With regard to the future delivery of restorative dentistry, Professor Gelbier recommended that those with an expertise in the mono-specialties should continue to work mostly in private, or high street, practices while consultants in restorative dentistry should be based in the dental hospitals. It should be noted that the professor also raised the possibility of a further supra-regional consultant in Galway or another appropriate site, if it could be shown that the local providers required tertiary support outside of the dental hospitals.
At present, the provision for complex and specialised restorative dentistry needs are based in two dental schools in Dublin and Cork. In Dublin the restorative dentistry department consists of three professors and four consultants in restorative dentistry. A further consultant is appointed to St. James's Hospital and linked to the Dublin Dental School. In Cork the restorative dentistry department consists of one professor and three consultants in restorative dentistry. I am informed by the chief officer of the mid western area of the Health Service Executive that restorative dentistry services in the Limerick-mid west area are provided through the employment of a dentist with relevant expertise on a sessional basis. This usually involves one to two sessions per week. Where necessary, the Mid-Western Health Board also has the facility to refer more complex cases to either the Cork or Dublin Dental School and Hospital.

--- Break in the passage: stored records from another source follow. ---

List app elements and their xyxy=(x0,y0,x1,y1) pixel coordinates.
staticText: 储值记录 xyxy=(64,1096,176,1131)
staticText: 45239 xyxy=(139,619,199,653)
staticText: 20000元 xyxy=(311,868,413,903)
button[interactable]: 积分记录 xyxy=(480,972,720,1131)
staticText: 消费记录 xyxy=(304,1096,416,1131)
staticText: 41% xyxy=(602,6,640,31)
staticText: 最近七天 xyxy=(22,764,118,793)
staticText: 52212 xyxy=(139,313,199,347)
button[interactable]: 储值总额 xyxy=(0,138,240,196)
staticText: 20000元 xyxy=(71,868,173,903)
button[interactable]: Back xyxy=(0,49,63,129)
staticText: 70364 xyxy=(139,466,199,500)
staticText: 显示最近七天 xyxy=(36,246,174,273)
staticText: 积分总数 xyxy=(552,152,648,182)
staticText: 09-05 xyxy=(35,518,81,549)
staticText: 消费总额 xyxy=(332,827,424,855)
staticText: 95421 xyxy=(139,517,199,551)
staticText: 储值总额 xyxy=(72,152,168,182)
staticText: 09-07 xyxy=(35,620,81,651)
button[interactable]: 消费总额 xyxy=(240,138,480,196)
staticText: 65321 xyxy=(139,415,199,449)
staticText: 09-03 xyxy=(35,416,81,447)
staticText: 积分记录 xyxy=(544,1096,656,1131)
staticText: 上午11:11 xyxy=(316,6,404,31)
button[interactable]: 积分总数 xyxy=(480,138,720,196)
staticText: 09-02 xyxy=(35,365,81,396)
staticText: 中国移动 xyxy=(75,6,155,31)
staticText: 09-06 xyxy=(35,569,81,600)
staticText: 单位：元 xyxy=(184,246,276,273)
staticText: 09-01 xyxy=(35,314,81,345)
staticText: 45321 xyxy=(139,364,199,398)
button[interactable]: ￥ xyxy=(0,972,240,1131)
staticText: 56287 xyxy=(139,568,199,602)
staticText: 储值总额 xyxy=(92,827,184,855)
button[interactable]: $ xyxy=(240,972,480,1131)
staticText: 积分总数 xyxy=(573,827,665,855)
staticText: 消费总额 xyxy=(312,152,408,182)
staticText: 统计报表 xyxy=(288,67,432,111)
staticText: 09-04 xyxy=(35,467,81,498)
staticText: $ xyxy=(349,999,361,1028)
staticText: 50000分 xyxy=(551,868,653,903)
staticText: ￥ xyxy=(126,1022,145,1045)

I am further informed that some consideration had been given by the then Mid-Western Health Board to the question of appointing a regional consultant in restorative dentistry, and that such a possibility was signalled in its 2001 service plan. However, I am informed that it was decided to await developments at national level, in particular the completion of the Gelbier report and a report by Comhairle na nOspidéal on the related discipline of oral and maxillofacial surgery. The latter report has recently been finalised.
As I indicated, the Health Service Executive has the responsibility to manage and deliver, or arrange to be delivered on its behalf, restorative dental services. The executive will now consider the implications of these reports in the context of setting priorities within available resources on an ongoing basis.